> [Task requirements]
What follows is a set of records; repeat them exactly, without the pictures.

> [Supplied data]

---

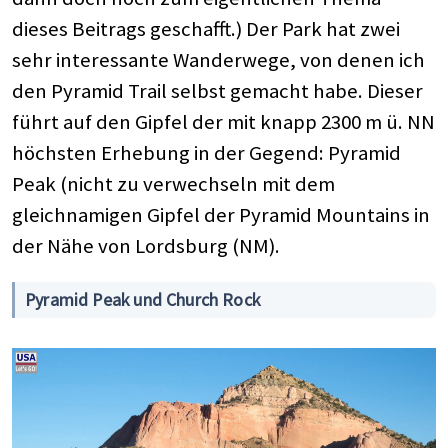
dieses Beitrags geschafft.) Der Park hat zwei
sehr interessante Wanderwege, von denen ich
den Pyramid Trail selbst gemacht habe. Dieser
führt auf den Gipfel der mit knapp 2300 m ü. NN
höchsten Erhebung in der Gegend: Pyramid
Peak (nicht zu verwechseln mit dem
gleichnamigen Gipfel der Pyramid Mountains in
der Nähe von Lordsburg (NM).
Pyramid Peak und Church Rock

---

> [Solution below]
dieses Beitrags geschafft.) Der Park hat zwei
sehr interessante Wanderwege, von denen ich
den Pyramid Trail selbst gemacht habe. Dieser
führt auf den Gipfel der mit knapp 2300 m ü. NN
höchsten Erhebung in der Gegend: Pyramid
Peak (nicht zu verwechseln mit dem
gleichnamigen Gipfel der Pyramid Mountains in
der Nähe von Lordsburg (NM).
Pyramid Peak und Church Rock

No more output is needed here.